“The Year of the Dog” and “The Year of the Rat” by Grace Lin

Well, well, well… My scanner is on the blitz (again!) so I don’t have any way of including new pictures on my blog – unless they’re already on my computer, or I can get them off the internet. So… I will be catching up on book reviews until the #@^%&* thing gets fixed. Which is something I needed to get done anyway.

At the SCBWI Conference last month it was my honor to be chosen for a face-to-face critique with author Grace Lin. Her comments on “Raspberry Girl, With Freckles” were thoughtful and helpful.

When I got home I checked out some of her books from the library. “The Year of the Dog” and it’s sequel, “The Year of the Rat,” are autobiographical stories about the author’s childhood, and her search for identity, friendship, and meaning in her life.

Well written and engrossing, I enjoyed both books equally and it didn’t make any difference to the enjoyment that I read the second book first and the first book second.

My favorite parts of the books were the stories that her parents tell about living in, and leaving Taiwan, and the stories (oh, I love stories!) she and her friend, Melody, tell to each other.

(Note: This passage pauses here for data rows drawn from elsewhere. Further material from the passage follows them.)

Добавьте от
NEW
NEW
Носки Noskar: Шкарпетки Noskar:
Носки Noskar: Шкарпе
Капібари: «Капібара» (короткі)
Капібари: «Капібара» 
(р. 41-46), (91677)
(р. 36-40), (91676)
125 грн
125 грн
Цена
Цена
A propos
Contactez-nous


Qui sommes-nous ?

Melody tells Grace about her Aunt Alice, who believes in ghosts.

“…There were two chairs at the end of the table that were empty…There were big plates of food there… So I sat down in one of the empty chairs, ready to eat. Aunt Alice rushed over like a typhoon and hurried me out of the chair.”

Aunt Alice explained that those chairs were for the ghosts of her parents.

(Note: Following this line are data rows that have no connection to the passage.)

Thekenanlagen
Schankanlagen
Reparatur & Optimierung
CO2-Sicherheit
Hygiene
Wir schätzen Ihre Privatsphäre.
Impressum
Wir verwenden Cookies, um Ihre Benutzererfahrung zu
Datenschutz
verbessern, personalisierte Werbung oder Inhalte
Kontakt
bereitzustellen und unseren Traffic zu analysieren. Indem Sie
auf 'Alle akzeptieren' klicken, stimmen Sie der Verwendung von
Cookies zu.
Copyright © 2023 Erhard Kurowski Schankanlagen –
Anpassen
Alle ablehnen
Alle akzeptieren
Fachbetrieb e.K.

Melody’s parents told her that it was a way of honoring the dead, that the ghosts would be served their meal first, then what was on the plates would be taken back into the kitchen and reheated. Then everyone else would eat.

“I sat next to one of the ghosts for the whole meal. At least I think I did. Maybe they moved around,” Melody finished, “but they were pretty nice as far as ghosts go.”

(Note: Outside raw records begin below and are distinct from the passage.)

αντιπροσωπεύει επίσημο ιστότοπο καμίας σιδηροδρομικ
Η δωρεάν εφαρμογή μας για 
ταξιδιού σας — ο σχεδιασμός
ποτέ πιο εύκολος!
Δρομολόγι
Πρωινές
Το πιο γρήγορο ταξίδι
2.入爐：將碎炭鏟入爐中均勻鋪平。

“Do you know what that means?” I said. “You ate ghost leftovers!”

“Mmm,” Melody said, “and they were delicious.”

I also enjoyed her dad’s sense of humor.  Her mom tells a story about playing piano as a child, and how at the end of her performance everyone stood up and clapped.

“Grandma was so happy that she cried,” Mom finished.

“So, if I win the book contest, will you cry?” I asked.

“Yes,” Mom said. “Very hard.”
“We’ll all cry,” Dad said. “I’ll buy a box of kleenex just for the occasion.”

It really sounded like something my daddy would say.